Cuando yo era niña, mi profesora de piano insistía mucho con la memorización. No bastaba con poder interpretar una pieza sin errores; tenía que ejecutar varias a la perfección y de memoria. Su razonamiento era este: no quería que cuando le pidieran a sus alumnos que tocaran, ellos dijeran: «Lo lamento, no tengo partitura».
De niña, también memorizaba pasajes bíblicos, incluido el Salmo 119:11. Como no entendía mucho, pensaba que el solo hecho de memorizar evitaría que pecara.
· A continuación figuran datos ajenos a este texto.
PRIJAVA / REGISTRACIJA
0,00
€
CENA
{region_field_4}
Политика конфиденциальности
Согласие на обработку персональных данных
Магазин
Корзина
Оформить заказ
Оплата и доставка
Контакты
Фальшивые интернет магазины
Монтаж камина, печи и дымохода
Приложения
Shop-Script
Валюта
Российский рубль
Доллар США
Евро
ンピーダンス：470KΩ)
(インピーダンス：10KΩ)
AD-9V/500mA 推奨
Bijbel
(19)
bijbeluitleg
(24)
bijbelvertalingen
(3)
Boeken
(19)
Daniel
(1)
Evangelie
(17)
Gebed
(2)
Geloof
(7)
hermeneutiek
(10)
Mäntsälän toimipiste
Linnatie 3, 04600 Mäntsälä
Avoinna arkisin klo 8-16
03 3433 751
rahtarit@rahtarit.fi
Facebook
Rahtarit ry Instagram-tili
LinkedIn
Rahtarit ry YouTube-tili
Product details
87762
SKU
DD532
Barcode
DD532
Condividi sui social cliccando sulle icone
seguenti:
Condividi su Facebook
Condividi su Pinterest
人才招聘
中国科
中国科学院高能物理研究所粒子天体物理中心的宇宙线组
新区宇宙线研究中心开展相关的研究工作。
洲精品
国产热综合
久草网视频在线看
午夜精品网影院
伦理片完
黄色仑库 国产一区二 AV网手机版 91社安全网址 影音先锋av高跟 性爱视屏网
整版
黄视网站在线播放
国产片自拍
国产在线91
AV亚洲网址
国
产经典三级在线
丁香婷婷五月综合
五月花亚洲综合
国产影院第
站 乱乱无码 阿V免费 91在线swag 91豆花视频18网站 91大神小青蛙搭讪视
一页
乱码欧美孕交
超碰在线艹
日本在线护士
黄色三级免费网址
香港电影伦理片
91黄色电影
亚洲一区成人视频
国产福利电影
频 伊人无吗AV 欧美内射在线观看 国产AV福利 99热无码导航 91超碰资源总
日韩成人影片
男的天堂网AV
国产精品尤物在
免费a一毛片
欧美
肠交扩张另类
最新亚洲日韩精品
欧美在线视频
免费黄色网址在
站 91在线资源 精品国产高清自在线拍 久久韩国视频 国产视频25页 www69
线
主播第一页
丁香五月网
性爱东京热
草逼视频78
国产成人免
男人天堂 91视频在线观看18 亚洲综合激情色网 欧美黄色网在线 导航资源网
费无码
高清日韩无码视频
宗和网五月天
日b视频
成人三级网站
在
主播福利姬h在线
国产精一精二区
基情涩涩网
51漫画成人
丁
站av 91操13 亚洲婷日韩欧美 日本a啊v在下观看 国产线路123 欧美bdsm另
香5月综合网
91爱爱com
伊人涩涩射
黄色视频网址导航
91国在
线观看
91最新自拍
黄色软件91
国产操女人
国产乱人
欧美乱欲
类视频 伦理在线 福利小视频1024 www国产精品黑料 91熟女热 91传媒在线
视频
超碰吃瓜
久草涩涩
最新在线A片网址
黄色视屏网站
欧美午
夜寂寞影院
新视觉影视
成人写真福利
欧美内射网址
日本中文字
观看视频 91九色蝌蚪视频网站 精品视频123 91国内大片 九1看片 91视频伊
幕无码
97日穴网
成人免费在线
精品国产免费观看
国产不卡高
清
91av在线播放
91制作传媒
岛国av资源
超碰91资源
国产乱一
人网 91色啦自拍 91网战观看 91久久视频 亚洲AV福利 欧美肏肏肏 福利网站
Me esforzaba mucho para recordar los versículos bíblicos, e incluso me premiaron con el Libro de historias bíblicas de Moody.
Aunque es bueno desarrollar el hábito de la memorización bíblica, no es la acción en sí lo que evita que pequemos. Poco después de haberme esforzado para ganar, aprendí que tener las palabras de las Escrituras en mi cabeza no modificaba mucho mi conducta. Es más, saber la verdad y no aplicarla me generaba sentimientos de culpa.
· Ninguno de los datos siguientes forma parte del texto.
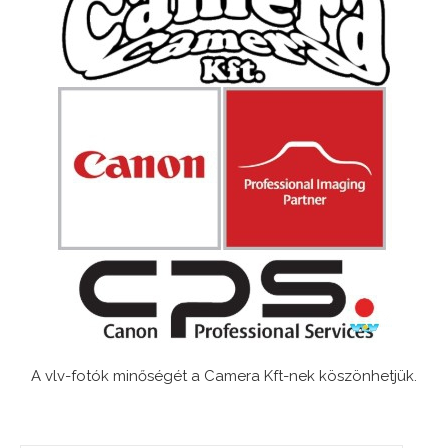
A vlv-fotók minőségét a Camera Kft-nek köszönhetjük.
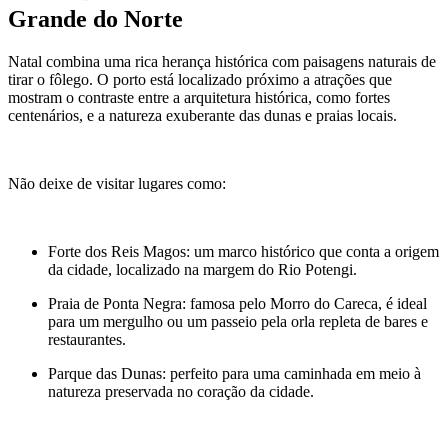
Grande do Norte
Natal combina uma rica herança histórica com paisagens naturais de
tirar o fôlego. O porto está localizado próximo a atrações que
mostram o contraste entre a arquitetura histórica, como fortes
centenários, e a natureza exuberante das dunas e praias locais.
Não deixe de visitar lugares como:
Forte dos Reis Magos: um marco histórico que conta a origem
da cidade, localizado na margem do Rio Potengi.
Praia de Ponta Negra: famosa pelo Morro do Careca, é ideal
para um mergulho ou um passeio pela orla repleta de bares e
restaurantes.
Parque das Dunas: perfeito para uma caminhada em meio à
natureza preservada no coração da cidade.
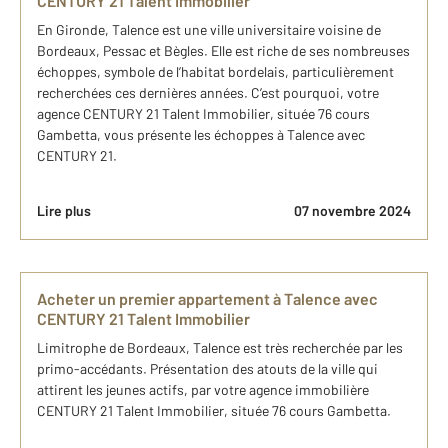
CENTURY 21 Talent Immobilier
En Gironde, Talence est une ville universitaire voisine de
Bordeaux, Pessac et Bègles. Elle est riche de ses nombreuses
échoppes, symbole de l’habitat bordelais, particulièrement
recherchées ces dernières années. C’est pourquoi, votre
agence CENTURY 21 Talent Immobilier, située 76 cours
Gambetta, vous présente les échoppes à Talence avec
CENTURY 21.
Lire plus
07 novembre 2024
Acheter un premier appartement à Talence avec
CENTURY 21 Talent Immobilier
Limitrophe de Bordeaux, Talence est très recherchée par les
primo-accédants. Présentation des atouts de la ville qui
attirent les jeunes actifs, par votre agence immobilière
CENTURY 21 Talent Immobilier, située 76 cours Gambetta.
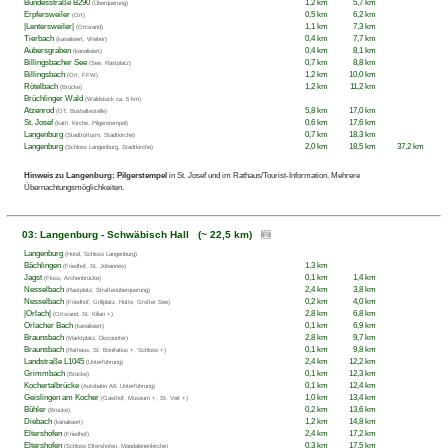
Bundesstraße B290
1,2 km
5,7 km
(Überquerung)
Erpfersweiler
0,5 km
6,2 km
(Ort)
|Lentersweiler|
1,1 km
7,3 km
(Ortsrand)
Tierbach
0,4 km
7,7 km
(kanalisiert, Weiher)
Aubersgraben
0,4 km
8,1 km
(kanalisiert)
Billingsbacher See
0,7 km
8,8 km
(See, Rastplatz)
Billingsbach
1,2 km
10,0 km
(Ort, FFW)
Rötelbach
1,2 km
11,2 km
(Brücke)
Brüchlinger Wald
(Waldstück ca. 5 km)
Atzenrod
5,8 km
17,0 km
(OT, Bushaltestelle)
St. Josef
0,6 km
17,6 km
(kath. Kirche, Pilgerstempel)
Langenburg
0,7 km
18,3 km
(Stadttorturm, Stadtkirche)
Langenburg
2,0 km
18,5 km
37,2 km
(Schloss Langenburg, Stadtkirche)
Hinweis zu Langenburg:
Pilgerstempel
in St. Josef und im Rathaus/Tourist-Information. Mehrere
Übernachtungsmöglichkeiten.
03: Langenburg - Schwäbisch Hall (~ 22,5 km)
Langenburg
(Hotel, Schloss Langenburg)
Bächlingen
1,3 km
(Friedhof, St. Johannes)
Jagst
0,1 km
1,4 km
(Fluss, Archenbrücke)
Nesselbach
2,4 km
3,8 km
(Rastplatz, Straßenüberquerung)
Nesselbach
0,2 km
4,0 km
(Friedhof, Grillplatz, Hütte, Großer See)
|Orlach|
2,8 km
6,8 km
(Ortsrand, St. Kilian +)
Orlacher Bach
0,1 km
6,9 km
(kanalisiert)
Braunsbach
2,8 km
9,7 km
(Marktplatz, Discounter)
Braunsbach
0,1 km
9,8 km
(Rathaus, St. Bonifatius +, Schloss +)
Landstraße L1045
2,4 km
12,2 km
(Unterführung)
Grimmbach
0,1 km
12,3 km
(Brücke)
Kochertalbrücke
0,1 km
12,4 km
(Autobahn A6, Unterführung)
Geislingen am Kocher
1,0 km
13,4 km
(Gasthof, Museum +, St. Veit +)
Bühler
0,2 km
13,6 km
(Brücke)
Diebach
1,2 km
14,8 km
(kanalisiert)
Eltershofen
2,4 km
17,2 km
(Friedhof)
Eltershofen
0,3 km
17,5 km
(Schloss Eltershofen, Magdalenenkirche)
Con el tiempo, me di cuenta de que las Escrituras debían apropiarse de todo mi ser. Necesitaba internalizarlas, guardarlas «en mi corazón» como un músico memoriza una partitura. Tenía que vivir la Biblia del mismo modo que podía citarla. Cuando la Palabra de Dios baja de la cabeza al corazón, el pecado pierde su poder sobre nosotros.